Le secret de la gouvernante
La sonnette retentit à onze heures vingt-sept précises, déchirant le silence qui m’enveloppait comme d’un linceul protecteur.
Je restai figée dans la chambre d’amis, ma valise cabossée toujours grande ouverte sur le lit. Les voix envahissaient la maison de mon fils comme l’eau qui jaillit d’un barrage rompu : des rires, le tintement sec des flûtes de champagne hors de prix, le claquement rythmé des talons aiguilles de créateurs sur le sol en marbre.
Garrison n’avait pas mentionné de fête.
Lors de notre conversation téléphonique, il m’avait dit : « Viens à dix heures. » Il avait dit que nous parlerions. Il avait dit qu’il m’aiderait à m’installer. Mais maintenant, des inconnus remplissaient l’immense salon de son manoir de Paradise Valley, et j’étais censée me cacher dans cette pièce beige et impersonnelle, comme un secret honteux qu’il ne pouvait se permettre de garder.

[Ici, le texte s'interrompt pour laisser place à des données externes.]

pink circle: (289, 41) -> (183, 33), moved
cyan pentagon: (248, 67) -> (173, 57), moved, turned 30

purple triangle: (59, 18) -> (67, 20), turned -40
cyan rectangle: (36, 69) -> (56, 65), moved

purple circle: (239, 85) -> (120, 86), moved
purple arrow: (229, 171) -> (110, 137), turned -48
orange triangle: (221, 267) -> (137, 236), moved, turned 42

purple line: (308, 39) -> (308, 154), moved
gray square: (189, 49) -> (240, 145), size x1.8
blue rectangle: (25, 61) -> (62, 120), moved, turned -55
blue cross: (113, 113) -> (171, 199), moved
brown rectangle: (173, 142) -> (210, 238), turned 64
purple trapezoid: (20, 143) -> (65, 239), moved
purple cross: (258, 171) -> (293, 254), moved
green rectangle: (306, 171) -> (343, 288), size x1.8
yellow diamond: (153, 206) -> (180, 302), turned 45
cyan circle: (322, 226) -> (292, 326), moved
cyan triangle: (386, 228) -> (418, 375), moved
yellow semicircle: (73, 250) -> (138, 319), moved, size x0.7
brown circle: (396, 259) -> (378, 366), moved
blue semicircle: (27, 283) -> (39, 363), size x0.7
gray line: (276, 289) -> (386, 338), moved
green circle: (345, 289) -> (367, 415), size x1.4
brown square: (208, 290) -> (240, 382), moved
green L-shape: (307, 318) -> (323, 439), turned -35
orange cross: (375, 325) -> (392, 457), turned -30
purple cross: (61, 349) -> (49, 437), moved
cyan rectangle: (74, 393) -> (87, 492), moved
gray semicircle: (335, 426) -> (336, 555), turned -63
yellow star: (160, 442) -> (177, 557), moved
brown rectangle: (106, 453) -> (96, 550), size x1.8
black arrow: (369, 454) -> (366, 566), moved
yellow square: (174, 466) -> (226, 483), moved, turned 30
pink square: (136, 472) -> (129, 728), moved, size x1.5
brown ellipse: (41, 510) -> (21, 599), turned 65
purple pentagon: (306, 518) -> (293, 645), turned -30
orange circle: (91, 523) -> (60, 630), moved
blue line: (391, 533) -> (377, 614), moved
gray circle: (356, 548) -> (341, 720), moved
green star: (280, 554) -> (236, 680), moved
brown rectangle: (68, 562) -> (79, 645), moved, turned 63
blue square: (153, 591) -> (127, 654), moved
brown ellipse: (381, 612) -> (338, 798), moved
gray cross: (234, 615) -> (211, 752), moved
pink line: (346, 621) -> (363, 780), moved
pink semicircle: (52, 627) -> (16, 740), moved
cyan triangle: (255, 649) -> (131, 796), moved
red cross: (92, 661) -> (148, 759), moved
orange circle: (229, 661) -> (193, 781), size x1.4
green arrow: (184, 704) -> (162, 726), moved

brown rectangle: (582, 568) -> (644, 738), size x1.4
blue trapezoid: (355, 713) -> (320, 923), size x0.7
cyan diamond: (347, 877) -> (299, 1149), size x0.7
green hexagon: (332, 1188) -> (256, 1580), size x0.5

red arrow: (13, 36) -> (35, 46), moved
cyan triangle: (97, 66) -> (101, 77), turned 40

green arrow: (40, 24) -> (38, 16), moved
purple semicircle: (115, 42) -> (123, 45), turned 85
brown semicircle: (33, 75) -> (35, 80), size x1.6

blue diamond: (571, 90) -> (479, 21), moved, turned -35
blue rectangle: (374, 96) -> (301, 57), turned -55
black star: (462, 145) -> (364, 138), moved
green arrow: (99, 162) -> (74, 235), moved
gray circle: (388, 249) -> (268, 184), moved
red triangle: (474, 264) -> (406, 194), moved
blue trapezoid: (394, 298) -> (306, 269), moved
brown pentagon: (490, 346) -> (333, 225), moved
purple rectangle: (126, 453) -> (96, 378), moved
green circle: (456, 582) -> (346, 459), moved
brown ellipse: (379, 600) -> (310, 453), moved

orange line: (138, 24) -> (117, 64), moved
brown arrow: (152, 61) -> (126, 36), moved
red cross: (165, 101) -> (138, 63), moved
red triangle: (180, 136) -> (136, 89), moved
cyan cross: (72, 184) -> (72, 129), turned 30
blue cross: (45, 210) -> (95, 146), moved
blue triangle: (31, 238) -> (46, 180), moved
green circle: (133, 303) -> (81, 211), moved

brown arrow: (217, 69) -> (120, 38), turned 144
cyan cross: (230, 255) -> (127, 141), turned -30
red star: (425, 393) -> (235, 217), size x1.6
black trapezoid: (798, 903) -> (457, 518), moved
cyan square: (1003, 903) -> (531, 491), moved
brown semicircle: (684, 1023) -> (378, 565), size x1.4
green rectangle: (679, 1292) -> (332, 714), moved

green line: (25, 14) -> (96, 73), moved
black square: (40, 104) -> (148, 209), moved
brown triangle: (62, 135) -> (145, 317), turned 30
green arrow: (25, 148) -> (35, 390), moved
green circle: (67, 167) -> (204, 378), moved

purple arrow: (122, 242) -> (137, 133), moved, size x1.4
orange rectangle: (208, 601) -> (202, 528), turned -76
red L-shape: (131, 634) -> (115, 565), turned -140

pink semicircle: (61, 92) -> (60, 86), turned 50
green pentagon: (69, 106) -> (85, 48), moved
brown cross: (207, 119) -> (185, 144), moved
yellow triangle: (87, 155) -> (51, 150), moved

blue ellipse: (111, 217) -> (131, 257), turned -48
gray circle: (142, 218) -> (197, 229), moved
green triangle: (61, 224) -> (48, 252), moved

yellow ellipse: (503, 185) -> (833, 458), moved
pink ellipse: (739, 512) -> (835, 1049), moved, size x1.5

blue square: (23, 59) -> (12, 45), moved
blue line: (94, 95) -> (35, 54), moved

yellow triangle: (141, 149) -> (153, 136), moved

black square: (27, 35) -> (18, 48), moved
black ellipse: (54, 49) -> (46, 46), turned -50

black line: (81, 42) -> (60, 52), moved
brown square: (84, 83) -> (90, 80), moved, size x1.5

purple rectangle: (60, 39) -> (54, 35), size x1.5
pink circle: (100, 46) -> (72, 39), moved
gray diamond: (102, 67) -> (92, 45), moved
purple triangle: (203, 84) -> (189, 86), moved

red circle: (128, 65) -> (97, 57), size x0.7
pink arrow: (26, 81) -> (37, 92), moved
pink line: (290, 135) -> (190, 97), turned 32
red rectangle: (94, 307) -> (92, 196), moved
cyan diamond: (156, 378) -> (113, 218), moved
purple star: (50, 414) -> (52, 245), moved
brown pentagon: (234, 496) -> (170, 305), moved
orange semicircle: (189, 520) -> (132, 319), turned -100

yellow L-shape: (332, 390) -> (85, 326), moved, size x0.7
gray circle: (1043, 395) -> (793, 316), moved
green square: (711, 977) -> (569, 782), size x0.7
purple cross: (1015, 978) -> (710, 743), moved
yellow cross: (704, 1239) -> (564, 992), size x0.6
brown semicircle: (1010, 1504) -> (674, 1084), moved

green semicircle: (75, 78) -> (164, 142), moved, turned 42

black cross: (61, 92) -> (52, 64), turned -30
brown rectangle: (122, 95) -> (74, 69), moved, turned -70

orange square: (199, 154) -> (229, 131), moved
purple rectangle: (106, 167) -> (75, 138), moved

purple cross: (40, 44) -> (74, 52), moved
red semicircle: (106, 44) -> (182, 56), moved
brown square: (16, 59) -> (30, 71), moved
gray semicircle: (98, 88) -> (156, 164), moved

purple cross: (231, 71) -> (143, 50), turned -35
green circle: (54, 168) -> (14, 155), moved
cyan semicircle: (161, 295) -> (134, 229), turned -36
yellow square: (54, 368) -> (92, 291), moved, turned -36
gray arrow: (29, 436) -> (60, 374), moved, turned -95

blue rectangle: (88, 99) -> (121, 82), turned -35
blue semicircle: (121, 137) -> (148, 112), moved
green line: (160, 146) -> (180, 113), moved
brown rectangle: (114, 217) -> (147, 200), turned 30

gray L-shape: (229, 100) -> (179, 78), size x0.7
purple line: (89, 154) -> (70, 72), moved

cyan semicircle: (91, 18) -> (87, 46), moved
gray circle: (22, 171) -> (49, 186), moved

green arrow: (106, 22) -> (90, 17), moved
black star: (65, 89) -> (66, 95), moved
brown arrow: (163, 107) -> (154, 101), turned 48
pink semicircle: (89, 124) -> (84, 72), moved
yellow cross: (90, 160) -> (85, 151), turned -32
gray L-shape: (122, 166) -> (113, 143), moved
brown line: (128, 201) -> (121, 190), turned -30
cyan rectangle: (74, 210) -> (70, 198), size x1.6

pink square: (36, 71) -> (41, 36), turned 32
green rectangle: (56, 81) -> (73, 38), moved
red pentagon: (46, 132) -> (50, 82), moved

Mes mains tremblaient tandis que je lissais le devant de mon vieux cardigan gris. Celui dont le bas était tiré, le tissu s’amincissant aux coudes. Je l’avais choisi délibérément. C’était un vêtement de déguisement, sélectionné parce qu’il ressemblait à ce que porterait une femme ayant tout perdu. Une femme désespérée. Une femme brisée. Une femme dont le propre fils lui aurait dit : « Oui, maman, viens », avec l’enthousiasme qu’on réserve à une extraction dentaire.
À travers la lourde porte en chêne, j’ai entendu une voix de femme s’élever au-dessus des bavardages ambiants, stridente et amusée.
« Garrison, ma chérie, à qui appartient cette vieille Honda garée dans la rue ? C’est vraiment tragique. Ça gâche tout l’esthétique du quartier. »
Ma Honda. Ma berline de vingt ans, celle avec laquelle j’étais venue au lieu de ma Mercedes flambant neuve, actuellement sous une bâche dans mon garage. Un détail de plus dans cette histoire. Un fil de plus dans la tapisserie de la pauvreté que j’avais tissée autour de moi, dans l’espoir que mon fils me rattrape à ma chute.
« Ne t’en fais pas », ai-je entendu la voix de Garrison, douce et désinvolte. « Ça ne restera pas longtemps. »
La porte de la chambre d’amis me paraissait aussi lourde que du plomb quand j’y ai collé mon oreille. D’autres voix, d’autres rires, quelqu’un qui demandait où était le bar à mimosas. Je les imaginais dehors : les amis fortunés de Garrison, dans leurs tenues de sport « décontractées » qui coûtaient plus cher que mon budget courses mensuel d’antan. Du temps où je devais vraiment faire attention à mon budget. Avant de savoir que trente-cinq millions de dollars dormaient sur des comptes offshore à mon nom.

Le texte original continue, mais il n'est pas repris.